11.1 Boundaries
Boundaries between fields and communities form the ancient social topographical scaffold of the countryside.  In the days before maps, these compartments were established and maintained by a process known as perambulation.  This term refers to the actual process of marking out these important land divisions, a description that was written down for future reference, and also describes the actual actual process of reinforcing ownership. For village boundaries, the latter was an annual ceremony organised by the parish officers to ensure that all the inhabitants knew the limits of their homeland in relation to the lands of adjacent communities.  This ceremony was also known as 'beating the bounds', and was attended by customary events, such as upending children of the community, at particular features used as markers.
Parish boundaries still snake across the British countryside, following hedgerows, roads, footpaths, streams and rivers.  Often they cut across the landscape with no apparent reference to the lie of the land or to features of the human landscape.  They create a pattern of considerable complexity and raise numerous questions. Why does a boundary which has been following a particular stream suddenly swing away to follow lanes and hedgerows for a couple of miles before rejoining the stream? Why was a Roman road used to mark the limits of parishes in one area but totally ignored by the boundaries a few miles further on? Why do parishes vary so much in shape and size between different parts of the country?

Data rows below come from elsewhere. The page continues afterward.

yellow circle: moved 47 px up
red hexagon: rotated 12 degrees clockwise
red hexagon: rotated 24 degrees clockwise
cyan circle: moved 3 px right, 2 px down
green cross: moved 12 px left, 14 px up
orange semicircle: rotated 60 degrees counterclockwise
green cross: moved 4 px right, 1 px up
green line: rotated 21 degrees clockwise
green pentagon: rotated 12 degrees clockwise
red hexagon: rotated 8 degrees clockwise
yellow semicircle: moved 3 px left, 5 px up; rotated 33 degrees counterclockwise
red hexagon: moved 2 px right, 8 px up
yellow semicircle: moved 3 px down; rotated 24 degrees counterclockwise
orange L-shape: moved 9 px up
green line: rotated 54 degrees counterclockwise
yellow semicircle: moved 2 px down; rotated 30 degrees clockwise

As represented by dotted lines on the Ordnance Survey maps, parish boundaries are some of the most durable legacies from Anglo-Saxon England.  The Hundred boundaries defined groups of parishes that represent civil estates of Saxon times.  As a medieval network, the village boundaries formed an invisible web which knit families into communities and divided communities one from another. These boundaries also divided the landscape of local administration, which was both ecclesiastical and civil.  The former defined the church in which people could be baptised and buried and to which they had to pay tithes and other dues.  At the level of civil administration they dictated the official to whom they were responsible for payment of taxes and rates.  Therefore, boundaries of parishes and other units of local administration mattered greatly to past generations. Before the local government reforms of the nineteenth century, the parochial basis of poor relief and many charities and schools were centred on the parish in which a person was born. 
Today, most inhabitants would not be aware of where their village ended and another began.  However, parish boundaries still form the basis of the political divisions for county and district, and those created to define the voting arrangements for the British and European constituencies.  In this modern context the old Hundred divisions take on a contemporary significance.
Today, some footpaths follow the ancient parish boundaries and allow walkers to follow these footmarks of villagers of ancient times.  An ancillary footpath network was a system of roads and footpaths used by villagers to attend their local manorial court. Now, the sites of some of these courts are farmsteads off the main roads, and it is possible to follow in the steps of named individuals who's attendance at the court was recorded in the medieval court rolls.